It’s been a huge success. The next challenge, of course, will be to show him how to refill the gadget once he’s listened to the dozen or so hours of stuff I gave him. But I hope I’ve won the important battle. Time will tell, and I could be wrong, but my hunch is that what remains — a conversation about feeds, podcatchers, and USB cables — will be a mop-up operation.

In the tech industry, though, I think we often pretend that the mop-up operation is the battle. We talk obsessively about the user experience, and we recognize that we invariably fail to make it as crisp and coherent as it should be. But user experience is an overloaded term. I propose that we unpack it into (at least) two separate concepts. One is the basis of the “aha” moment. For now I’ll call it the use experience. In this example, it’s the experience of listening to spoken-word podcasts from sources that, just a few years ago, weren’t available.

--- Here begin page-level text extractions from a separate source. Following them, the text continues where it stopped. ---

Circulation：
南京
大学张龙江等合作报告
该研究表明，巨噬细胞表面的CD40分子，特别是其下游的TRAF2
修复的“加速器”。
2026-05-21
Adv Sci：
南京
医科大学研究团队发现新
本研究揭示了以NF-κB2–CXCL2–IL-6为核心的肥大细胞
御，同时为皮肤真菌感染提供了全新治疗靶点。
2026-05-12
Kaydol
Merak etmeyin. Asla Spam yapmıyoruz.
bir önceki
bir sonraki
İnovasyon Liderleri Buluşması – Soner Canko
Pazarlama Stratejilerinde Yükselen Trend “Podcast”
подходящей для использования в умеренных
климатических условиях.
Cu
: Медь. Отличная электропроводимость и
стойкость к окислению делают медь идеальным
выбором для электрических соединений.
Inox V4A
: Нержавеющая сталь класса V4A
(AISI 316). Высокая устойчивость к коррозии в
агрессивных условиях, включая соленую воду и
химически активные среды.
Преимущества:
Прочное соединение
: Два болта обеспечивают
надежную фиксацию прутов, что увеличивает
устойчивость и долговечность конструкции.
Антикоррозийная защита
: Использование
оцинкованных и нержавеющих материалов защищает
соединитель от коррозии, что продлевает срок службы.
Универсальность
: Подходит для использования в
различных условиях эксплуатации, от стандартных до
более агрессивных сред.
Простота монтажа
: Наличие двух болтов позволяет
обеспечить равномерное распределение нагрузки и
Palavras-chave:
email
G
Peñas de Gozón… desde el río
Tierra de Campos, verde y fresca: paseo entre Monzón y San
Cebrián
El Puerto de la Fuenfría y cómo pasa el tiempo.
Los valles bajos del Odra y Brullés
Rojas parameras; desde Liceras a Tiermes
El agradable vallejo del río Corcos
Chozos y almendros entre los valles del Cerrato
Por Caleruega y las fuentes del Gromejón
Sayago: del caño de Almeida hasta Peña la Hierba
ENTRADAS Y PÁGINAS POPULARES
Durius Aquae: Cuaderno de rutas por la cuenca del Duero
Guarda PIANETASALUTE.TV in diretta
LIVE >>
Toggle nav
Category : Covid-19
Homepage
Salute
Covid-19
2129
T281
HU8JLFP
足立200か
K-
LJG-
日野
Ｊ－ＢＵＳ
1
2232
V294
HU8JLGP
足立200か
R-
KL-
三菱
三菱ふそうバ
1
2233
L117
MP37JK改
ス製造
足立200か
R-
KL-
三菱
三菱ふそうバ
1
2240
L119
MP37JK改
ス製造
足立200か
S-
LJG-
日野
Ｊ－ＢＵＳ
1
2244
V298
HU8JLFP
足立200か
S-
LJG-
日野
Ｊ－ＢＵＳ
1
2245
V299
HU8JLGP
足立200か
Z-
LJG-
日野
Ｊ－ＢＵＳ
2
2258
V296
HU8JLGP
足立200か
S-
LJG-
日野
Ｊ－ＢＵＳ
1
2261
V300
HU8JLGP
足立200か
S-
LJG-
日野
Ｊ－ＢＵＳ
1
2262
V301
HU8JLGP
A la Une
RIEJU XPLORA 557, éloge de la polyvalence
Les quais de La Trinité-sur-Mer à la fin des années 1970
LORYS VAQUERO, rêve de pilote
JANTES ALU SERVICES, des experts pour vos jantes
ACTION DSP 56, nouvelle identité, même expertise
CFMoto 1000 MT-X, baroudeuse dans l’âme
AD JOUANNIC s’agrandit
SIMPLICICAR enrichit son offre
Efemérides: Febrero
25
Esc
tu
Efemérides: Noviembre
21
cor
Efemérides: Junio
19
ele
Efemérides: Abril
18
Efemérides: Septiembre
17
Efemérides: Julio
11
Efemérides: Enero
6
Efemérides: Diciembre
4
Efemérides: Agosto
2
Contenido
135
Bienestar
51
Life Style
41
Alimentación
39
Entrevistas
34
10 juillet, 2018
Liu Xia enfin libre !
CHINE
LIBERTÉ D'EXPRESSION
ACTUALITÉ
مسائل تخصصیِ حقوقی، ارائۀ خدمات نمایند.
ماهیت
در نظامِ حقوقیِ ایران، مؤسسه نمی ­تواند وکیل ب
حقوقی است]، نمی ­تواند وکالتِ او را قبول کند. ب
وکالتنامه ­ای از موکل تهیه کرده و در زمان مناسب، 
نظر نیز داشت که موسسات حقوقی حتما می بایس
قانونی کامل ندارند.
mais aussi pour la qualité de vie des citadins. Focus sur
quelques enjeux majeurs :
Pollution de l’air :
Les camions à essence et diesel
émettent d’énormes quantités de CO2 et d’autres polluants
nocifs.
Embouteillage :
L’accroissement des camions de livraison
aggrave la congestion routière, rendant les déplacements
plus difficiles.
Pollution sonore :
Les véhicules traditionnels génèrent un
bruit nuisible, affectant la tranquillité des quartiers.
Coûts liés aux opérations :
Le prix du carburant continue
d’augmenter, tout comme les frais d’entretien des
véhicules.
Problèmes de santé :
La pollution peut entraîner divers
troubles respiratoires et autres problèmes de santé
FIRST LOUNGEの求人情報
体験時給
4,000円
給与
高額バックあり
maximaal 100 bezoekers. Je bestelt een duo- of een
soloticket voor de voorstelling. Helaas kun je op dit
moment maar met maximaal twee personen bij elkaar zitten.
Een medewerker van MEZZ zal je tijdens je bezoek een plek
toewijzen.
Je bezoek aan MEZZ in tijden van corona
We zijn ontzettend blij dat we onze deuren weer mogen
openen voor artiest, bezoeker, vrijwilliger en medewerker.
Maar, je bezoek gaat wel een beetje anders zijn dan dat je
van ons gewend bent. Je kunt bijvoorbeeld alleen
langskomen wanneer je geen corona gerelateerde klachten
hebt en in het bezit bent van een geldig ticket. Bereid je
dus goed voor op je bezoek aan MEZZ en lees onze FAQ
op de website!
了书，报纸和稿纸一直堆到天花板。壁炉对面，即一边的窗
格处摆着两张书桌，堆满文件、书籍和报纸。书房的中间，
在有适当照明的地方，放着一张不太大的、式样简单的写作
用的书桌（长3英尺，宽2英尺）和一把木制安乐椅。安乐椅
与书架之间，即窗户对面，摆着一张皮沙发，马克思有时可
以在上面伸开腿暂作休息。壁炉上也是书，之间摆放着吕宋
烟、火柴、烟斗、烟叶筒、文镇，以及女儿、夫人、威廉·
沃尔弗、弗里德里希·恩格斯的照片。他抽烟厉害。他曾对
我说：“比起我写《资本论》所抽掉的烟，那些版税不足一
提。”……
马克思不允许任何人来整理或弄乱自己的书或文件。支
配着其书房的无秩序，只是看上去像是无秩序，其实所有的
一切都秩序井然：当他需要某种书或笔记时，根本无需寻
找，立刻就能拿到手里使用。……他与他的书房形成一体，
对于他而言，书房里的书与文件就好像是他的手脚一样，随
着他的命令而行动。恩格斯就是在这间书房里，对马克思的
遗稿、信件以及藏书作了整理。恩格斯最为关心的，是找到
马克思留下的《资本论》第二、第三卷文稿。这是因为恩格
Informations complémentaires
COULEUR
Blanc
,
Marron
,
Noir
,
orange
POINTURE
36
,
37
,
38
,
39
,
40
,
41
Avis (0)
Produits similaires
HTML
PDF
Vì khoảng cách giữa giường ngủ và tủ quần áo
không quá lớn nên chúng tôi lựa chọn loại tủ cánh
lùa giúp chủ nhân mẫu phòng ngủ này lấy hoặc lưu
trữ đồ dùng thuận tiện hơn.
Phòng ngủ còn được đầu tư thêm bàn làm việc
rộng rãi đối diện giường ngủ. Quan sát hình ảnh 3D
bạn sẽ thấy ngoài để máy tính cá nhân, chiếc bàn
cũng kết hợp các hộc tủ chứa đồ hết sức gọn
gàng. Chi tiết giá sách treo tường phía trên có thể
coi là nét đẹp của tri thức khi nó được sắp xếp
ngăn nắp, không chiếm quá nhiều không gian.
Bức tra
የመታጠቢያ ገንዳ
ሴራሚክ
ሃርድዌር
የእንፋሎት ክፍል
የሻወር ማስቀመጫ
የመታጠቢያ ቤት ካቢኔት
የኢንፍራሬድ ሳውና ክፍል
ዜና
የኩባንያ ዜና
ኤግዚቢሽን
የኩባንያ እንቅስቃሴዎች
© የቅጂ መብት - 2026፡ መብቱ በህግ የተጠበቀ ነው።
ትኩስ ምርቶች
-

I’ll reserve the term user experience for something else: the tax we pay in order to enjoy the use experience. This tax is not the basis of an “aha” moment. It’s expressed in terms of the devices, cables, batteries, applications, menus, dialog boxes, and — last but not least — the concepts we must grapple with in order to reliably reproduce the use experience. A great user experience makes all this crap relatively less awkward, confusing, and annoying. A lousy user experience makes it relatively more so. But the point is that it’s all crap! It’s the tax we pay to enjoy the use experience, and we want to pay as little of it as we can get away with.

How do you engineer a great use experience, as opposed to a great user experience? Part of the answer is deep personalization. So while the talks I loaded onto that MuVo for my dad included some of my favorites from ITConversations, the Long Now Foundation, TED, and elsewhere, I also included some my own podcasts. And that’s what tipped it for my dad. He’s proud of the work I do, but most of it has always been inaccessible to him. So I picked a handful of my most general-interest podcasts on education, government, and health care. And that worked really well. Every time I visited last weekend, he was listening to one of mine. But when I talked to him mid-week he was listening to the Burt Rutan TED talk that I’d hoped he would enjoy.

This is a personal story, but I’m certain the principles apply more broadly. On the Microsoft campus this past week, for example, I got together with Mike Champion for coffee and a chat. Among other things we talked about Channel 9 which he rarely tunes into, although it features a variety of things that would interest him. We also discussed the fact that, while there are spaces in his life into which he might enjoyably and profitably inject podcast listening — long bike rides, for example — he hasn’t yet done so.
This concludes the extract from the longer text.